We have a Kube Flow pipeline job submitted via google-ai-platform. The job that uses the vertex-ai service account reads from a GCS bucket that it has ObjectViewer and LegacyObjectReader permissions. We still get a 403. I would really appreciate leads to debug this futher, >Thanks!
Solved! Go to Solution.
I see. It's trying to get the bucket metadata. But you only gave it permissions to do things with objects. You need to grant it a role that has bucket.* permissions. It lokos like roles/storage.legacyBucketReader grants that permission and not much more.
Can you check Logging to see which specific method call fails? We can then make sure that that method is covered by the roles (see this reference). My guess is that Vertex is trying to do something with the buckets (e.g. list buckets). But that's a guess.

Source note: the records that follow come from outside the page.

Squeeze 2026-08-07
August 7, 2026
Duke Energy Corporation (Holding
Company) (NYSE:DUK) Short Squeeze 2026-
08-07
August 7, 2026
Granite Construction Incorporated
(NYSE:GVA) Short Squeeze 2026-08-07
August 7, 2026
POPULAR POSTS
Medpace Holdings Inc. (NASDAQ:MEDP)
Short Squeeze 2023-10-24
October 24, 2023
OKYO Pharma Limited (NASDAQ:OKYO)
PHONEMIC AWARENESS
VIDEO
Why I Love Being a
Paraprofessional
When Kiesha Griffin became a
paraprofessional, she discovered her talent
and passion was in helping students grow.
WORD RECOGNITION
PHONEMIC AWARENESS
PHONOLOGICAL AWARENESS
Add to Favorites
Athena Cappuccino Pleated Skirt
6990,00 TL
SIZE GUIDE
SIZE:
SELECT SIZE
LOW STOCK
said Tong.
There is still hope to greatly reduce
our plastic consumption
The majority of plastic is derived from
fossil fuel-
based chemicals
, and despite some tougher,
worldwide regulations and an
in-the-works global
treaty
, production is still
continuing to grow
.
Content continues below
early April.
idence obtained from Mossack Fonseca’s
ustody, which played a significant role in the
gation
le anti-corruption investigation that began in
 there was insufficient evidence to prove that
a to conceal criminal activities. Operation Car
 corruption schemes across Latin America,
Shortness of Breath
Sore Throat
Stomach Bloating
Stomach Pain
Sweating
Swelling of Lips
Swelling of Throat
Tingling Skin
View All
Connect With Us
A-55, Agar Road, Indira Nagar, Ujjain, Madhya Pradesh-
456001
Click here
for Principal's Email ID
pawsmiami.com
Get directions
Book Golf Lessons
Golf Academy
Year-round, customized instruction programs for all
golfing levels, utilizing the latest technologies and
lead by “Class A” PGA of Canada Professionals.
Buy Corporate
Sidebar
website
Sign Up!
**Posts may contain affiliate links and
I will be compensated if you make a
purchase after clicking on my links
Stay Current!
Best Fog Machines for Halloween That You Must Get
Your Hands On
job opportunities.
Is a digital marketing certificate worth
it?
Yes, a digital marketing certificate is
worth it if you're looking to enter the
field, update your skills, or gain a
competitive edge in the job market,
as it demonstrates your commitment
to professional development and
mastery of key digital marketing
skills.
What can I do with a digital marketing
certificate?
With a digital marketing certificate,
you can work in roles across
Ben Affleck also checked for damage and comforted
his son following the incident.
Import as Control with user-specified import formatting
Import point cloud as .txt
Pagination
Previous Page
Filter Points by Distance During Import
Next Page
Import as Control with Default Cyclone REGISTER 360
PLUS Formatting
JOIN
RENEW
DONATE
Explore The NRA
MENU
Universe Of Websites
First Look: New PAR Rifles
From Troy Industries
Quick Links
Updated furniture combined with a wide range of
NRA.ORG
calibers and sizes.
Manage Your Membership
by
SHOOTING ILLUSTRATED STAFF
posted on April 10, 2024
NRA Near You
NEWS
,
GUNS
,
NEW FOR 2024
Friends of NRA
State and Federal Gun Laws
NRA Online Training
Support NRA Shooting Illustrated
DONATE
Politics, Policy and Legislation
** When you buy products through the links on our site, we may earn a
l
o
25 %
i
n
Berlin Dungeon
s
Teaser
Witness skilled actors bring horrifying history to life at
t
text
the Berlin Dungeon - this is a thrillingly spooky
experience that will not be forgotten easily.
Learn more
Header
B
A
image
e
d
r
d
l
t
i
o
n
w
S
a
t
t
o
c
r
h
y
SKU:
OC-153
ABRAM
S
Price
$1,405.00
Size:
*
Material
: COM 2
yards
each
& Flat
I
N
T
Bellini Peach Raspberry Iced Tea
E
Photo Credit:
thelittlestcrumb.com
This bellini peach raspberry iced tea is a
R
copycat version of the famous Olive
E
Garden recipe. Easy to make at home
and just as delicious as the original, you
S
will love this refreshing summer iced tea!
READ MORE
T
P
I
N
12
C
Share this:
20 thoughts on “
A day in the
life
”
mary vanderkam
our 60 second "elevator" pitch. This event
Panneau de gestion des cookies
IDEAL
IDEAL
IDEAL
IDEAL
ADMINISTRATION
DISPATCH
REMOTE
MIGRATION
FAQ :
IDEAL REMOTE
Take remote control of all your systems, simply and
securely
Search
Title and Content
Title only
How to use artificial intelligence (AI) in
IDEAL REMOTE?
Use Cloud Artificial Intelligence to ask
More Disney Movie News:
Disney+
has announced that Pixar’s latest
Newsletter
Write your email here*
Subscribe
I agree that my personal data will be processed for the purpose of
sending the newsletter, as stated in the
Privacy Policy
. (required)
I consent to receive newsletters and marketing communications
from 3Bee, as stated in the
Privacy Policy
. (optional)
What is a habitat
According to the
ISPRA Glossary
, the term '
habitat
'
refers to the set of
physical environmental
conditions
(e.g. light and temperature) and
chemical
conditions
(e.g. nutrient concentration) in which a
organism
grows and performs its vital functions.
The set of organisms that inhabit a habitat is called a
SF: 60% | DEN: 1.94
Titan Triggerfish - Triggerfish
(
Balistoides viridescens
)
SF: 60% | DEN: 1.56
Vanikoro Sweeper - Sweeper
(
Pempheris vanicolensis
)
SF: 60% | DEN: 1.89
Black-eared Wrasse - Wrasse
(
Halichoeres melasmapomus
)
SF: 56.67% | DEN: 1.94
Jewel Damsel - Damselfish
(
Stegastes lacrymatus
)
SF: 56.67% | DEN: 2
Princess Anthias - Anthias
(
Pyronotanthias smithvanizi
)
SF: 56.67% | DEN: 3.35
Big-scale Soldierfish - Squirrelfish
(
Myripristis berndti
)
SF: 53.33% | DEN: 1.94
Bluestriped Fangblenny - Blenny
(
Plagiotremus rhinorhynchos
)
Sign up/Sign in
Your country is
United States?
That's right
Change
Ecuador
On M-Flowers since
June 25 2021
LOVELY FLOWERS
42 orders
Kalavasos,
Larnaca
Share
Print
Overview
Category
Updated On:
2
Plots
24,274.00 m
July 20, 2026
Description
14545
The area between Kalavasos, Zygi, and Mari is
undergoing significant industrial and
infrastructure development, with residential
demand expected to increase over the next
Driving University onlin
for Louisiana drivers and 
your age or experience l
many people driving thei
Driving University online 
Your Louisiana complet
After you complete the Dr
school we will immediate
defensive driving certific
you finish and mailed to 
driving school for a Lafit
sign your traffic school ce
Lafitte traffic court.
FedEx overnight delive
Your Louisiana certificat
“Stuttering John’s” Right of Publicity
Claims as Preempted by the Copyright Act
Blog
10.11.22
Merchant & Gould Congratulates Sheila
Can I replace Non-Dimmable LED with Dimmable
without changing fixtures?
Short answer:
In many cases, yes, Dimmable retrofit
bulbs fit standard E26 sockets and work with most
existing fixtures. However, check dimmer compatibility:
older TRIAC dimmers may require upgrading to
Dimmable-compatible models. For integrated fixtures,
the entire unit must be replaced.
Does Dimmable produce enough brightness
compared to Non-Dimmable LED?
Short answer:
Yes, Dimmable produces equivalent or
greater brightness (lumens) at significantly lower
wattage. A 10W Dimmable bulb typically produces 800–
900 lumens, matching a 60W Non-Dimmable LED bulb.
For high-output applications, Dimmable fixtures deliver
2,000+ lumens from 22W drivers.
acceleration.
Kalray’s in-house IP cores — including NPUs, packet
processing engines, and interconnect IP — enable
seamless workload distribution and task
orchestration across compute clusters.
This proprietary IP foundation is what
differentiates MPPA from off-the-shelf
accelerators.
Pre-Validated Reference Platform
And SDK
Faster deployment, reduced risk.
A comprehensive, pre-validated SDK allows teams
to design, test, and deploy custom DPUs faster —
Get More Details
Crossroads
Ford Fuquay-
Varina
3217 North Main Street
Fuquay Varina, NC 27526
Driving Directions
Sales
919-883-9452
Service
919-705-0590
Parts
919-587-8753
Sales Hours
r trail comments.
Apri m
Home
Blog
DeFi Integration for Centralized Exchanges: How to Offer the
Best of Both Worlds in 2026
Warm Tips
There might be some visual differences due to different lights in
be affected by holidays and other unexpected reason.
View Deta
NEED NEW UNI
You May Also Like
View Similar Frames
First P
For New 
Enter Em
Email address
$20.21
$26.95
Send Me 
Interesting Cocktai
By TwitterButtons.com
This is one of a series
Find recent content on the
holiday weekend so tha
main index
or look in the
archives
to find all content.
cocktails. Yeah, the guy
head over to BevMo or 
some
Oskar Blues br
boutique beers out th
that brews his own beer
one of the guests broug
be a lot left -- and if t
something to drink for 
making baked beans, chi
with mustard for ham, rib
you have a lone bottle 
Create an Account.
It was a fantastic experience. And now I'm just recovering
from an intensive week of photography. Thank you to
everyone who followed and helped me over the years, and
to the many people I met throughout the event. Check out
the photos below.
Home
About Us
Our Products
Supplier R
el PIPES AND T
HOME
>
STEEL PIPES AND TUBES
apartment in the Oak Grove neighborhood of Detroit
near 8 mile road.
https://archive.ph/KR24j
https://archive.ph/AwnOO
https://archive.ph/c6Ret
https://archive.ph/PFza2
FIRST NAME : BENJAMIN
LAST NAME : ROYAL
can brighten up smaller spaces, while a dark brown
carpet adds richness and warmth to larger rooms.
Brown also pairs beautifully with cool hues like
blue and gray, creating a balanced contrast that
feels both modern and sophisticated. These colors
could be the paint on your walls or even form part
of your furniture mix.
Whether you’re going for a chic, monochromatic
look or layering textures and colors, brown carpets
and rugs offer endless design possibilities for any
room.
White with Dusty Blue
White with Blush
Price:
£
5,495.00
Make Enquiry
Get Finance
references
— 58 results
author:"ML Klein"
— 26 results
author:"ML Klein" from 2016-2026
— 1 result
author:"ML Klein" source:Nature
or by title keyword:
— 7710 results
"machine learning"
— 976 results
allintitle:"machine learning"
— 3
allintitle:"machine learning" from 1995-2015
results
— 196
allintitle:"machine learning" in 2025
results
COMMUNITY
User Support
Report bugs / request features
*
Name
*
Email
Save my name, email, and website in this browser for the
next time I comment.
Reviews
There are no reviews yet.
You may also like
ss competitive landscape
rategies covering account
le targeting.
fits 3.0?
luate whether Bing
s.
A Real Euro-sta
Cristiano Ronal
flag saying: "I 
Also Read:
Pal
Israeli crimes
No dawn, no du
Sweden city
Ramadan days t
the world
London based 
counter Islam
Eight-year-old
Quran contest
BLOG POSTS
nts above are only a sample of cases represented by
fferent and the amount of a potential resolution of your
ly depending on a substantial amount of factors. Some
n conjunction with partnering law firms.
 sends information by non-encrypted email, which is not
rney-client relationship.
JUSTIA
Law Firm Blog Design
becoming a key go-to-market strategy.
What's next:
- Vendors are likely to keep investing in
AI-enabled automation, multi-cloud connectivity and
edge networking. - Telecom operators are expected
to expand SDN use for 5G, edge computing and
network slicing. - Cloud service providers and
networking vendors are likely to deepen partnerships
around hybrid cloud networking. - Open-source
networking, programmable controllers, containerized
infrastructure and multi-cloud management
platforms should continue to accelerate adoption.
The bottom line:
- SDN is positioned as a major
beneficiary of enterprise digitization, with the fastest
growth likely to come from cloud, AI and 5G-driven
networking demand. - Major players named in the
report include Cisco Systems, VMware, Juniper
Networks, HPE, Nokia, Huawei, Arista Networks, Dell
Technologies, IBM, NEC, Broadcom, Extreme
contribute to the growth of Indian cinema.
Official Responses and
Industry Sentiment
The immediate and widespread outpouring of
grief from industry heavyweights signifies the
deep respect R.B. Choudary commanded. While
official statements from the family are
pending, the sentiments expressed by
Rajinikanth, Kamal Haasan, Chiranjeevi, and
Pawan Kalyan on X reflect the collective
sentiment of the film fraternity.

Thank you for your response.
In the logs I see:
bucket = client.get_bucket(bucket_name)
calls:
Here is a snippet of my code:
service_account_info = json.loads(service_account_key_content) # service account's key JSON string
client = storage.Client.from_service_account_info(service_account_info)
bucket = client.get_bucket(bucket_name)
blobs = bucket.list_blobs(prefix=prefix)
for blob in blobs:
blob_content = blob.download_as_text()
I see. It's trying to get the bucket metadata. But you only gave it permissions to do things with objects. You need to grant it a role that has bucket.* permissions. It lokos like roles/storage.legacyBucketReader grants that permission and not much more.
Worked like a charm! How can I know, next time, which method requires what role ? Is there some guide, please ?
https://cloud.google.com/storage/docs/access-control/iam-roles -- there is no method -> role map that I know. But you can guess from this roles -> permissions map pretty well, since the permissions are pretty well aligned with methods.